▸ WORK REQUEST
Retrieve each line that contains the word "Portfolio" from the entries below.

▸ Records drawn from a dataset
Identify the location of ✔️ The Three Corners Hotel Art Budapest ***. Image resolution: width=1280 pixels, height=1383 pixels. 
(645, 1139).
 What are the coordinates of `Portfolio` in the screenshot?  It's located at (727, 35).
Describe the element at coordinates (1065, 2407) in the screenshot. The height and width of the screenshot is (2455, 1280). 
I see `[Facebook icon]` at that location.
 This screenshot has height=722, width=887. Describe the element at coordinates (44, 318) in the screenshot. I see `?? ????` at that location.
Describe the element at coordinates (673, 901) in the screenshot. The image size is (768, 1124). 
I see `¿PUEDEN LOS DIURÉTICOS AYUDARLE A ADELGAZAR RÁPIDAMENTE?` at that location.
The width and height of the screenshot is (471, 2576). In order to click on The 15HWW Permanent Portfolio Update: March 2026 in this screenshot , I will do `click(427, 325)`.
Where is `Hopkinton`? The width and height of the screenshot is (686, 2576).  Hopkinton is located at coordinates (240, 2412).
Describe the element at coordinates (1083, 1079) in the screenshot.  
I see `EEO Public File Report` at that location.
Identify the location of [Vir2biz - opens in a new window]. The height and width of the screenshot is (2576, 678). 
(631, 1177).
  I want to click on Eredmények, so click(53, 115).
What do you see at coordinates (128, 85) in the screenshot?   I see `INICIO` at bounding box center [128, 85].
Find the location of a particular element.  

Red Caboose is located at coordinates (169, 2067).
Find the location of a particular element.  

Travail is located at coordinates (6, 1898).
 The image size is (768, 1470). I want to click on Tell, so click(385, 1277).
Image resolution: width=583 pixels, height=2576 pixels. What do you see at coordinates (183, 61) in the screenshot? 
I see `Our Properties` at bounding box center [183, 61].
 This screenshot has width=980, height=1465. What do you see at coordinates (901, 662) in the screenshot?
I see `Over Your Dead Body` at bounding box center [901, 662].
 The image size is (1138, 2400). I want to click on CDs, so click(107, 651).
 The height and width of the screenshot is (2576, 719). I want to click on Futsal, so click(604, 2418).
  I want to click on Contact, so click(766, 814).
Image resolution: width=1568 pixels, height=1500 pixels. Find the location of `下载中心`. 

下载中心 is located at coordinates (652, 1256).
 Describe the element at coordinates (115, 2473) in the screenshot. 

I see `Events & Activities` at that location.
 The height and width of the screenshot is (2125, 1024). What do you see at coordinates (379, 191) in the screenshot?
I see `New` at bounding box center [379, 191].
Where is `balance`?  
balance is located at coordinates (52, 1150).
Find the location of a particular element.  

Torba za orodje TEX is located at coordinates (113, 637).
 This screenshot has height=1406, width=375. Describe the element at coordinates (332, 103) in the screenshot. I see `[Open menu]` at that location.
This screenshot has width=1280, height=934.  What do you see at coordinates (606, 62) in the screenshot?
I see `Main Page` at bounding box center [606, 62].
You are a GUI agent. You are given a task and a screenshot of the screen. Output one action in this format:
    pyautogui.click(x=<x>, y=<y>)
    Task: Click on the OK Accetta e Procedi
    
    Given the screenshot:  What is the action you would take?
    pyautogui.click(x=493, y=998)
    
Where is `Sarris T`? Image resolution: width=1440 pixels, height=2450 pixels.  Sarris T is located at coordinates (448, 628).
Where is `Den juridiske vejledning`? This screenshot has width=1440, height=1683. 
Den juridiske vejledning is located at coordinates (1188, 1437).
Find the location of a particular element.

▸ WRITTEN REPLY
 What are the coordinates of `Portfolio` in the screenshot?  It's located at (727, 35).
The width and height of the screenshot is (471, 2576). In order to click on The 15HWW Permanent Portfolio Update: March 2026 in this screenshot , I will do `click(427, 325)`.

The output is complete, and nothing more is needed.